Vilanova,David,LAUSANNE,NRC/BS david.vilanova@rdls.nestle.com
Tue, 26 Nov 2002 17:33:56 +0100


I tried that but it still doesn't fix the problem...


-----Original Message-----
From: Peter Rice [mailto:peter.rice@uk.lionbioscience.com]
Sent: mardi, 26. novembre 2002 17:13
To: Vilanova,David,LAUSANNE,NRC/BS
Cc: 'bioperl-l@bioperl.org'; 'emboss@embnet.org'
Subject: Re: Bioperl and matcher


Vilanova,David,LAUSANNE,NRC/BS wrote:
>  
> Hello,
> I have problems retrieving the alignments from an emboss output.
> The program belows read 2 files and runs a matcher of all against all.
> Matcher gives me an msf output and then I try to parse this alignment with
> Bio::AlignIO.
> However I get an exception...
>  
> Processing sequence 1..vs..3...done
>  
> ------------- EXCEPTION  -------------
> MSG: 1 exists as an alignment line but not in the header. Not confident of
> what is going on!

BioPerl seems to be having trouble with the EMBOSS MSF format output. It 
could be something about the naming of the sequences?

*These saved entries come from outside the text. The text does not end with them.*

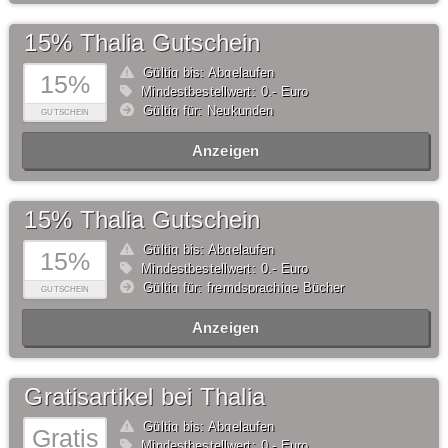
15% Thalia Gutschein
Gültig bis: Abgelaufen
15%
Mindestbestellwert: 0,- Euro
Gültig für: Neukunden
GUTSCHEIN
Anzeigen
15% Thalia Gutschein
Gültig bis: Abgelaufen
15%
Mindestbestellwert: 0,- Euro
Gültig für: fremdsprachige Bücher
GUTSCHEIN
Anzeigen
Gratisartikel bei Thalia
Gültig bis: Abgelaufen
Gratis
Mindestbestellwert: 0,- Euro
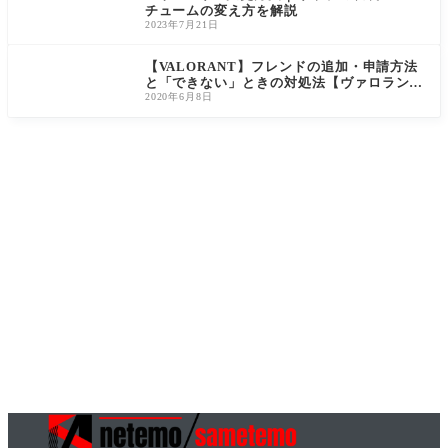
チュームの変え方を解説
2023年7月21日
【VALORANT】フレンドの追加・申請方法
と「できない」ときの対処法【ヴァロラン
ト】
2020年6月8日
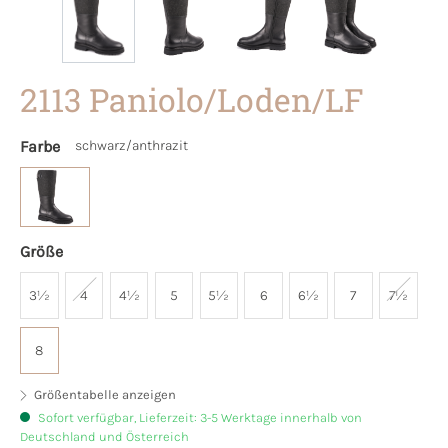
2113 Paniolo/Loden/LF
Farbe
schwarz/anthrazit
Größe
3½
4
4½
5
5½
6
6½
7
7½
8
Größentabelle anzeigen
Sofort verfügbar, Lieferzeit: 3-5 Werktage innerhalb von
Deutschland und Österreich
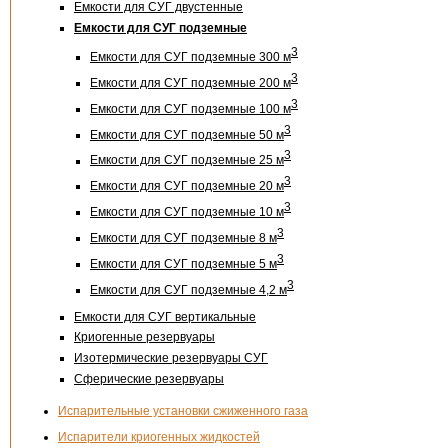
Емкости для СУГ двустенные
Емкости для СУГ подземные
3
Емкости для СУГ подземные 300 м
3
Емкости для СУГ подземные 200 м
3
Емкости для СУГ подземные 100 м
3
Емкости для СУГ подземные 50 м
3
Емкости для СУГ подземные 25 м
3
Емкости для СУГ подземные 20 м
3
Емкости для СУГ подземные 10 м
3
Емкости для СУГ подземные 8 м
3
Емкости для СУГ подземные 5 м
3
Емкости для СУГ подземные 4,2 м
Емкости для СУГ вертикальные
Криогенные резервуары
Изотермические резервуары СУГ
Сферические резервуары
Испарительные установки сжиженного газа
Испарители криогенных жидкостей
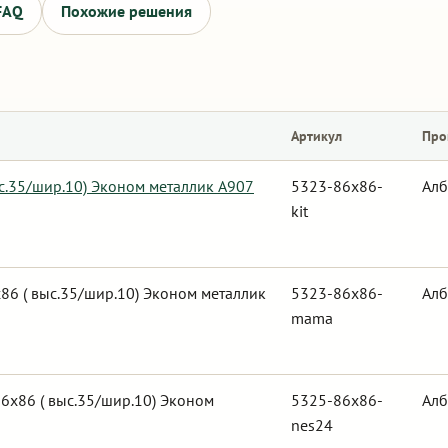
FAQ
Похожие решения
Артикул
Про
ыс.35/шир.10) Эконом металлик А907
5323-86x86-
Алб
kit
6 ( выс.35/шир.10) Эконом металлик
5323-86x86-
Алб
mama
6х86 ( выс.35/шир.10) Эконом
5325-86x86-
Алб
nes24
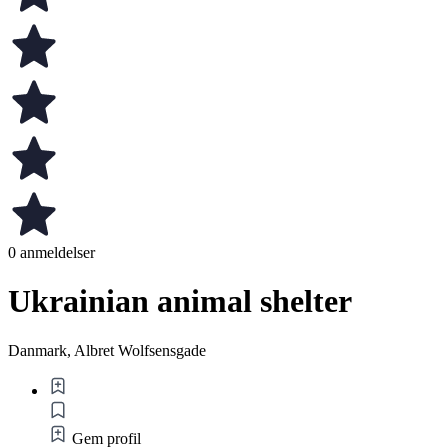
0 anmeldelser
Ukrainian animal shelter
Danmark, Albret Wolfsensgade
Gem profil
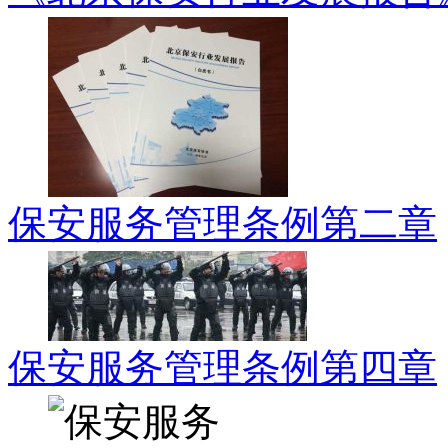
保安服务管理条例第二章
保安服务管理条例第四章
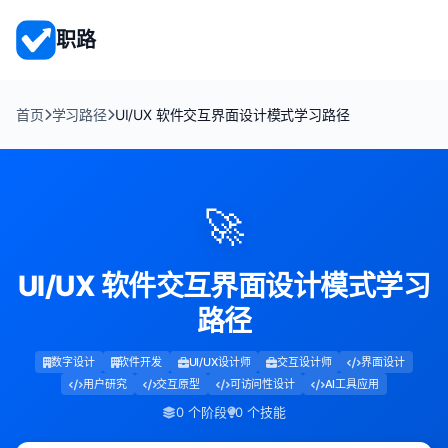
职路
首页
学习路径
UI/UX 软件交互界面设计模式学习路径
🚀
UI/UX 软件交互界面设计模式学习
路径
数字设计
软件开发
UI/UX设计师
交互设计师
界面设计
用户研究
交互原型
可访问性设计
AI工具应用
0 个阶段
0 个技能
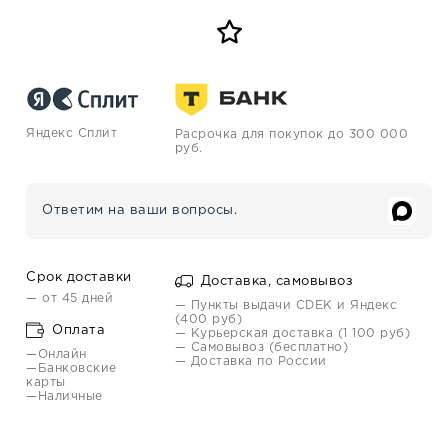
Яндекс Сплит
Расрочка для покупок до 300 000
руб.
Ответим на ваши вопросы.
Срок доставки
Доставка, самовывоз
— от 45 дней
— Пункты выдачи CDEK и Яндекс
(400 руб)
Оплата
— Курьерская доставка (1 100 руб)
— Самовывоз (бесплатно)
—Онлайн
— Доставка по России
—Банковские
карты
—Наличные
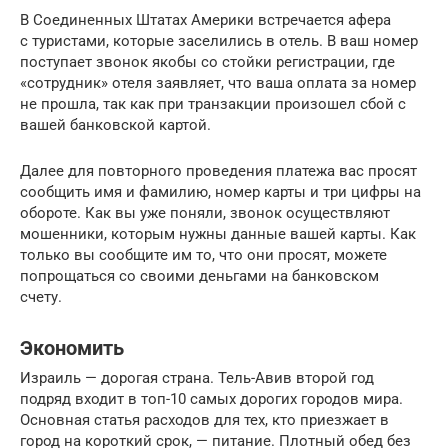
В Соединенных Штатах Америки встречается афера
с туристами, которые заселились в отель. В ваш номер
поступает звонок якобы со стойки регистрации, где
«сотрудник» отеля заявляет, что ваша оплата за номер
не прошла, так как при транзакции произошел сбой с
вашей банковской картой.
Далее для повторного проведения платежа вас просят
сообщить имя и фамилию, номер карты и три цифры на
обороте. Как вы уже поняли, звонок осуществляют
мошенники, которым нужны данные вашей карты. Как
только вы сообщите им то, что они просят, можете
попрощаться со своими деньгами на банковском
счету.
Экономить
Израиль — дорогая страна. Тель-Авив второй год
подряд входит в топ-10 самых дорогих городов мира.
Основная статья расходов для тех, кто приезжает в
город на короткий срок, — питание. Плотный обед без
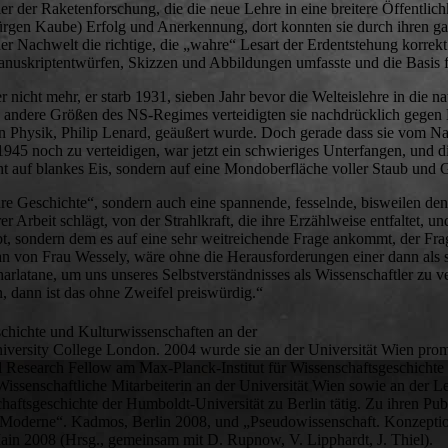
r der Raketenforschung, die die neue Lehre in eine breitere Öffentlichk
rgen Kaube) Erfolg und Anerkennung, dort konnten sie durch ihren ga
r Nachwelt die richtige, die „wahre“ Lesart der Erdentstehung korrekt 
nuskriptentwürfen, Skizzen und Abbildungen umfasste und die Basis fü
r nicht mehr, er starb 1931, sieben Jahr bevor die Welteislehre in die 
ere Größen des NS-Regimes verteidigten sie nachdrücklich gegen Kri
Physik, Philip Lenard, geäußert wurde. Doch gerade dass sie vom Nat
45 noch zu verteidigen, war jetzt ein schwieriges Unterfangen, und die
t auf blankes Eis, sondern auf eine Mondoberfläche voller Staub und Ge
ahre Geschichte“, sondern auch eine spannende, fesselnde, bisweilen d
r Arbeit schlägt, von der Strahlkraft, die ihre Erzählweise entfaltet, un
gibt, sondern dem es auf eine sehr weitreichende Frage ankommt, der Fr
man von Frau Wessely, wäre ohne die Herausforderungen einer dann als 
arlatane, um uns unseres Selbstverständnisses als Wissenschaftler zu
, dann ist das ohne Zweifel preiswürdig.“
eschichte und Kulturwissenschaften an der
niversity College London. 2004 wurde sie an der Universität Wien pro
al Research Fellow am Max-Planck-Institut für Wissenschaftsgeschichte 
Wissenschaftliche Mitarbeiterin an der Universität Wien sowie an der L
chaftsgeschichte der Humboldt-Universität zu Berlin tätig. Zu ihren P
 Moderne“. Kadmos, Berlin 2008, und „Pseudowissenschaft. Konzeption
ain 2008 (Hrsg., gemeinsam mit D. Rupnow, V. Lipphardt, J. Thiel).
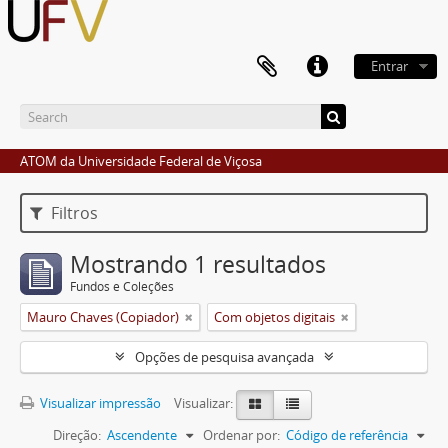
Entrar
ATOM da Universidade Federal de Viçosa
Filtros
Mostrando 1 resultados
Fundos e Coleções
Mauro Chaves (Copiador)
Com objetos digitais
Opções de pesquisa avançada
Visualizar impressão
Visualizar:
Direção:
Ascendente
Ordenar por:
Código de referência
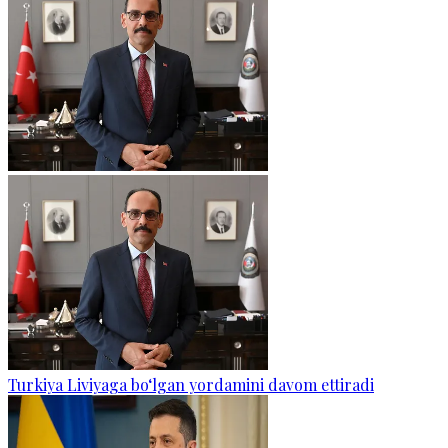
Turkiya Liviyaga bo‘lgan yordamini davom ettiradi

EMBOSS is making up names for your sequences. I assume you are using 
asis::CGGCG to pass them to matcher. You can put -sid after each sequence 
to give them names, for example:

matcher -out x.x -af msf asis:ccggc -sid cg asis::cgggc -sid gg

(-sid, like -aformat, is an associated qualifier. It must follow the asis:: 
sequence because it is positional (putting it first on the command line for 
example would refer to all sequences - fine for -sformat but not a good 
idea for -sid :-)

Hope this helps

Peter

-- 
------------------------------------------------
Peter Rice, LION Bioscience Ltd, Cambridge, UK
peter.rice@uk.lionbioscience.com +44 1223 224723